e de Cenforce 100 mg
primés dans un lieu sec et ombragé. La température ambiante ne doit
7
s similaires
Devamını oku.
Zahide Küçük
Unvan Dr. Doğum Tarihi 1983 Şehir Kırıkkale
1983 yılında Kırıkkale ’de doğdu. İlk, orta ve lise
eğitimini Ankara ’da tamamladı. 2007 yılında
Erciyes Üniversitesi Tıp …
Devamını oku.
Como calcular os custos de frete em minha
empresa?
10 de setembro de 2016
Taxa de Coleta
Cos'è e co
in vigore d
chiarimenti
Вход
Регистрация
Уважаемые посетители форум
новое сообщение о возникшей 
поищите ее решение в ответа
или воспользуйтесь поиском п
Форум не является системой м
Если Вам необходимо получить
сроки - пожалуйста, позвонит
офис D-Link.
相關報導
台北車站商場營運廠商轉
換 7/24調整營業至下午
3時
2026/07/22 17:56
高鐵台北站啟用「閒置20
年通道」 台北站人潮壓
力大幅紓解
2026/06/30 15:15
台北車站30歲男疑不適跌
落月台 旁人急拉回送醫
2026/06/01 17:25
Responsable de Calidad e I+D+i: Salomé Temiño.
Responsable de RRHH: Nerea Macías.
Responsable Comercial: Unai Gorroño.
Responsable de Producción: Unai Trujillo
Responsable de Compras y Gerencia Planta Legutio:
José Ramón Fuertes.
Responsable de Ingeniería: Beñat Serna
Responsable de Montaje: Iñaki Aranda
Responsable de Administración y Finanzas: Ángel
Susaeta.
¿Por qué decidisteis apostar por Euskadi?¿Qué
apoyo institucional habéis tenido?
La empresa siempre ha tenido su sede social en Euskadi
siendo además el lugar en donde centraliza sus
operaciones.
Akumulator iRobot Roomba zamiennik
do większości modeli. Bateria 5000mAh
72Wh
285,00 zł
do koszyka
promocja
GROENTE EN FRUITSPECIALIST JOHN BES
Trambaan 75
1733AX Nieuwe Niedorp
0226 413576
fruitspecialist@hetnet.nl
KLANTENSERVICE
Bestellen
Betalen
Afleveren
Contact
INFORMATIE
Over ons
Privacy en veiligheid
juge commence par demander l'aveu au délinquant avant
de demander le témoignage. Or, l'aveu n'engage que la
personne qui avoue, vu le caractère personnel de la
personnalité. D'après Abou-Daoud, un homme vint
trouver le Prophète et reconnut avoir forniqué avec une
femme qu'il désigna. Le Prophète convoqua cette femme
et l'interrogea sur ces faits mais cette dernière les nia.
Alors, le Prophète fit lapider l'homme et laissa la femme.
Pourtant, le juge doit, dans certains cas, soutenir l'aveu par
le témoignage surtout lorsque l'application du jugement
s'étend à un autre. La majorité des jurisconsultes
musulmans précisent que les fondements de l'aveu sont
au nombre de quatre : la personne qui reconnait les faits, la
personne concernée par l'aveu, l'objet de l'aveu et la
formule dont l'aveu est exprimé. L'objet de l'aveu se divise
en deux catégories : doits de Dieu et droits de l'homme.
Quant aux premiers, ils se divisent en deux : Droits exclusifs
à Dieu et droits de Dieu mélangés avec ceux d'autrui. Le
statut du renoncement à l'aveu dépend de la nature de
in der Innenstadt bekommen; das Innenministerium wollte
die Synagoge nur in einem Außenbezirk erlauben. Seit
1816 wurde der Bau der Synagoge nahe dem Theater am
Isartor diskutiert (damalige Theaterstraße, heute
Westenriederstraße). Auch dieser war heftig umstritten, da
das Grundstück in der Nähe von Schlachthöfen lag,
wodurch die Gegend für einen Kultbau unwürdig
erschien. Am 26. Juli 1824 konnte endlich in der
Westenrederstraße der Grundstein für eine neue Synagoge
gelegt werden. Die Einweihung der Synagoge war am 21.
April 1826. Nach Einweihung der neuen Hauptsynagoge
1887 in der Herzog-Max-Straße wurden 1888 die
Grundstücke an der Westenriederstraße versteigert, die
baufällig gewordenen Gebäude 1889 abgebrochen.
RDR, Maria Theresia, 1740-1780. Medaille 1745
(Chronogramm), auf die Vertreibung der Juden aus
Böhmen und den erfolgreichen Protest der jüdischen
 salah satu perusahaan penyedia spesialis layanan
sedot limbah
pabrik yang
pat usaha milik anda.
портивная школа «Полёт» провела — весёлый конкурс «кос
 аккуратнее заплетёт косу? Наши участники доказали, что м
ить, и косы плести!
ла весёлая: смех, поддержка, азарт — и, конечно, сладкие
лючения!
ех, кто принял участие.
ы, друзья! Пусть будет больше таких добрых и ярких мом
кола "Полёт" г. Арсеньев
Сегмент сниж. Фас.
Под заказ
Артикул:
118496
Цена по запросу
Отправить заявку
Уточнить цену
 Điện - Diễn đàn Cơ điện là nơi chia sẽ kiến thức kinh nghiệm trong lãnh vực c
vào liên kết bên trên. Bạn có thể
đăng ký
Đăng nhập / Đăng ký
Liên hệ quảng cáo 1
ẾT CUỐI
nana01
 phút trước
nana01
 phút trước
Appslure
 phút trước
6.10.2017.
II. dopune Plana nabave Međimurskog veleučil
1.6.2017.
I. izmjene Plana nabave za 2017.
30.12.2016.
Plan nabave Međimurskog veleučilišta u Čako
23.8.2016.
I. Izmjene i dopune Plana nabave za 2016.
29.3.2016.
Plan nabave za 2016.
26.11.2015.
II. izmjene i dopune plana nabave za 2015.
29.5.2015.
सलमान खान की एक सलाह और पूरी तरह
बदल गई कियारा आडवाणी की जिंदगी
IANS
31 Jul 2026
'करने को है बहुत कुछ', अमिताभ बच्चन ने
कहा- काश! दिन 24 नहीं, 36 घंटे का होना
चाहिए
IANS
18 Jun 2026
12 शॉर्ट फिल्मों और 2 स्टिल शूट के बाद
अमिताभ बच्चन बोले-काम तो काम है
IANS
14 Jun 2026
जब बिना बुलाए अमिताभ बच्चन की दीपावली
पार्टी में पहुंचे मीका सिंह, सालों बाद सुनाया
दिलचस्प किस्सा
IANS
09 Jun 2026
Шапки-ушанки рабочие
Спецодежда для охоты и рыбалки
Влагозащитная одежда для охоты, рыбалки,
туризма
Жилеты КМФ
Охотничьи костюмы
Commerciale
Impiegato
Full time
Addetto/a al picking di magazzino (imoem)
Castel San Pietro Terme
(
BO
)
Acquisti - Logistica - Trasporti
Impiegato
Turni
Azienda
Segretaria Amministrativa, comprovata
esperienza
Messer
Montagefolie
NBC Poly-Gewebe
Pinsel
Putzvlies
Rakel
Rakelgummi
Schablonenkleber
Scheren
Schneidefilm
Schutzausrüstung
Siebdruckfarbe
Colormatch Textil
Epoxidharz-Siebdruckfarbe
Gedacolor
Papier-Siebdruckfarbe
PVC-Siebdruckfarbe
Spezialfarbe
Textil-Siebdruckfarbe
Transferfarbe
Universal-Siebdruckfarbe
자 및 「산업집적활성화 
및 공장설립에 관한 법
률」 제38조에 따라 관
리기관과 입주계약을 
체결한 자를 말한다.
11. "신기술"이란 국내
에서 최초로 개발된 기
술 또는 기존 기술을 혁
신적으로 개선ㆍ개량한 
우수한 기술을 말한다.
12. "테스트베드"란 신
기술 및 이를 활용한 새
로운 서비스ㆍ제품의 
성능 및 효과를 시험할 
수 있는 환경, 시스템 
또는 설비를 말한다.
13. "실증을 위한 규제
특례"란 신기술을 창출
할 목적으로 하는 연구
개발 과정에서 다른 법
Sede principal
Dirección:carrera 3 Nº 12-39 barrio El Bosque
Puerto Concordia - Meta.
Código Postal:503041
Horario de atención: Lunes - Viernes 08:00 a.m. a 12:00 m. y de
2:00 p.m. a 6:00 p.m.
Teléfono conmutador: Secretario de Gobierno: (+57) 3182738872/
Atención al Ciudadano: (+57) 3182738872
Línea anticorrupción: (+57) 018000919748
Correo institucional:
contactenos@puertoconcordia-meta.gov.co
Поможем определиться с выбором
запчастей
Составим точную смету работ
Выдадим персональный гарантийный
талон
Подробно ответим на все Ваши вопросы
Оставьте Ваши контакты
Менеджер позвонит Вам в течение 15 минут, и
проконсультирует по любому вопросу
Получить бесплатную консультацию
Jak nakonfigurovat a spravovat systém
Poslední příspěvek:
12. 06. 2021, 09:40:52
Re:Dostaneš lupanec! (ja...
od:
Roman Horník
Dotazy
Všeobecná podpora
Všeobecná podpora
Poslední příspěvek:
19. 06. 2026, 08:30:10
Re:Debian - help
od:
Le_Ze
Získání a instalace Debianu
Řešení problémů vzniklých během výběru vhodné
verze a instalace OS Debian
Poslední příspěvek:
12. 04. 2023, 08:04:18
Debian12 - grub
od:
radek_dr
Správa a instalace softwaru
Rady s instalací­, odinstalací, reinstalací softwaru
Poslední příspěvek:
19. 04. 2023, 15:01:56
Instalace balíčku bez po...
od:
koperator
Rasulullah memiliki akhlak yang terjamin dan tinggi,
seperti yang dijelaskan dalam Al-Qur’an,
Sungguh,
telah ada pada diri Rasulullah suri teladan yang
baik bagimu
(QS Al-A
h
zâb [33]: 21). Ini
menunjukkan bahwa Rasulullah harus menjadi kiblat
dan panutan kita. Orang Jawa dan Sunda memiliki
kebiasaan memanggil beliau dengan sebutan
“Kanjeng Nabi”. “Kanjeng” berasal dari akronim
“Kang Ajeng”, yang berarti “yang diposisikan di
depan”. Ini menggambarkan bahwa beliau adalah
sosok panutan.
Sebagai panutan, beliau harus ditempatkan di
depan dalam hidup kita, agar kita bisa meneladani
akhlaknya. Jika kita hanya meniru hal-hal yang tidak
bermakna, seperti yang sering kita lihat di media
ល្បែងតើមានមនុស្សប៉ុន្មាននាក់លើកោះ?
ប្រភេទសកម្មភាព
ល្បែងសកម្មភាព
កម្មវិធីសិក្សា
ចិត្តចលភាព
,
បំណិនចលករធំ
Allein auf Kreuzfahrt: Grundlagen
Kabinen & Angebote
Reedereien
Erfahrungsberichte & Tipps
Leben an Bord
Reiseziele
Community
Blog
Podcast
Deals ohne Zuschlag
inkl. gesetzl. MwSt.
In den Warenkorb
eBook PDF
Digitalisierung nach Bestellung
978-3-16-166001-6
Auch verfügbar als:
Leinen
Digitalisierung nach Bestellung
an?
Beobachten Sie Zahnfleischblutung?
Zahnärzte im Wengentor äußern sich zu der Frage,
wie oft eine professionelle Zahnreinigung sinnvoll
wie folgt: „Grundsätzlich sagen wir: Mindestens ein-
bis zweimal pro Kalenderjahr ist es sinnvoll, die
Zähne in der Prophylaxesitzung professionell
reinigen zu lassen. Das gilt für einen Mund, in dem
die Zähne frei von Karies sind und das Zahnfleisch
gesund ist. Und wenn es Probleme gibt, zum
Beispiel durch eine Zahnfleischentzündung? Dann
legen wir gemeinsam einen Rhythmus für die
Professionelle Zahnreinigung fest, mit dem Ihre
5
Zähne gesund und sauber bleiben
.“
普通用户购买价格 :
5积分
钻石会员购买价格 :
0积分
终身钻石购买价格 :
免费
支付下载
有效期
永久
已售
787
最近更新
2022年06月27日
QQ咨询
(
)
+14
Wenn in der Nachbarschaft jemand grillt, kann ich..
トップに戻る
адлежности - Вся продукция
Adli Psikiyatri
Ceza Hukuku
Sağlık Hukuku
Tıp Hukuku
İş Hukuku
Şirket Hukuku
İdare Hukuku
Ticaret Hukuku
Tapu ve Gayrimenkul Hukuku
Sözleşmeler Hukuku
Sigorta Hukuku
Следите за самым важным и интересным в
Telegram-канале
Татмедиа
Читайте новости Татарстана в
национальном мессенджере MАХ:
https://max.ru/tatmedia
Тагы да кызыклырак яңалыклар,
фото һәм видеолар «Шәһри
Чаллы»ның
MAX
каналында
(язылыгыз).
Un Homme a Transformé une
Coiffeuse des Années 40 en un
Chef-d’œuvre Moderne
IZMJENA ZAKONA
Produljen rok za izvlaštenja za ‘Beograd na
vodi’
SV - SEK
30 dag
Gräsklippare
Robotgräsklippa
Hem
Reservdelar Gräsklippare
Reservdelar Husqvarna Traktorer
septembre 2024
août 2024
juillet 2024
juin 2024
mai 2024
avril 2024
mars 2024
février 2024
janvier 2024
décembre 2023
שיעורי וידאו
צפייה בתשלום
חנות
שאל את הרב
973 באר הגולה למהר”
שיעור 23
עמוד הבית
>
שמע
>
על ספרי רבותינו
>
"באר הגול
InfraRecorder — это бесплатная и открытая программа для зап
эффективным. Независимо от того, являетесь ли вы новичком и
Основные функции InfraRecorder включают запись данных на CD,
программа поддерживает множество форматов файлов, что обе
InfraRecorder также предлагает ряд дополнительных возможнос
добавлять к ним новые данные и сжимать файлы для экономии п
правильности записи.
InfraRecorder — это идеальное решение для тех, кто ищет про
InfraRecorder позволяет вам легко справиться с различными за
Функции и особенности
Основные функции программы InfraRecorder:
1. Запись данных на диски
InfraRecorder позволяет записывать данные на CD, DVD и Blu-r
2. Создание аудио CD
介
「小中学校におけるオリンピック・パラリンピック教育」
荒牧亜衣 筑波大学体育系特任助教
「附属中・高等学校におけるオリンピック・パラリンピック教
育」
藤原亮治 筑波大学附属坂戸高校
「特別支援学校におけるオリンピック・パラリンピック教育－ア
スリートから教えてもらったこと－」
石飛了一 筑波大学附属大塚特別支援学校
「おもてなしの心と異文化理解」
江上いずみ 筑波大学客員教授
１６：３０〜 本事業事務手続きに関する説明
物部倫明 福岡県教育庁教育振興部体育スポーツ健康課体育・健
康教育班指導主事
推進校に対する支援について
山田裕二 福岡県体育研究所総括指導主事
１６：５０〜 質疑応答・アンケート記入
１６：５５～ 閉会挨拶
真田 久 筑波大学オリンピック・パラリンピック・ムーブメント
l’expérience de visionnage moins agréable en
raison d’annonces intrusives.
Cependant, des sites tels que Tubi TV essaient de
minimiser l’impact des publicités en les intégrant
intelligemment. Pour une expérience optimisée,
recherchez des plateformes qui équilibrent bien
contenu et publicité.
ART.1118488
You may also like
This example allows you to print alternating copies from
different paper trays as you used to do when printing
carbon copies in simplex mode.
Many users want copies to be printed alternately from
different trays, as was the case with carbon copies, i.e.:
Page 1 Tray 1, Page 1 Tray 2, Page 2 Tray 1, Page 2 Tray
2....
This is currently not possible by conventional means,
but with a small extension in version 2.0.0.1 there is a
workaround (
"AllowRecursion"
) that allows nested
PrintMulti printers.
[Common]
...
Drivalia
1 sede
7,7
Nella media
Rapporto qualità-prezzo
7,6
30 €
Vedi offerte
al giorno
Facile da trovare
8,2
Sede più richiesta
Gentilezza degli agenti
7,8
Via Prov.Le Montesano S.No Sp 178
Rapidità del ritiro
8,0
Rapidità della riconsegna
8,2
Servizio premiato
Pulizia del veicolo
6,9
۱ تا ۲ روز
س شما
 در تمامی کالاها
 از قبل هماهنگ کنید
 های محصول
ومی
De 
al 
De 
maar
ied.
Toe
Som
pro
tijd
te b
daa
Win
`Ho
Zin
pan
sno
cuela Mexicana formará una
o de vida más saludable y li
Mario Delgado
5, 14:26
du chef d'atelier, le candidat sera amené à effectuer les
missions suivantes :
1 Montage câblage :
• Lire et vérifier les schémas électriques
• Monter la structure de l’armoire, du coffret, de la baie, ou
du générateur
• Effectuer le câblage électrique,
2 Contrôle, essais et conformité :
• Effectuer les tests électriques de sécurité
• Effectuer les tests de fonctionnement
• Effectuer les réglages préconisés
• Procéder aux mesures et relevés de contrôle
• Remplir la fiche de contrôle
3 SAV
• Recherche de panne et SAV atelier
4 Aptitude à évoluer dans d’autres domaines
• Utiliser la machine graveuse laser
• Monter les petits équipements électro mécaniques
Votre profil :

————

Copy out, word for word, the part of the entries above that begins at the line with "अमिताभ बच्चन बोले-काम तो काम है" and ends at the line with "Addetto/a al picking di magazzino (imoem)", including both.

अमिताभ बच्चन बोले-काम तो काम है
IANS
14 Jun 2026
जब बिना बुलाए अमिताभ बच्चन की दीपावली
पार्टी में पहुंचे मीका सिंह, सालों बाद सुनाया
दिलचस्प किस्सा
IANS
09 Jun 2026
Шапки-ушанки рабочие
Спецодежда для охоты и рыбалки
Влагозащитная одежда для охоты, рыбалки,
туризма
Жилеты КМФ
Охотничьи костюмы
Commerciale
Impiegato
Full time
Addetto/a al picking di magazzino (imoem)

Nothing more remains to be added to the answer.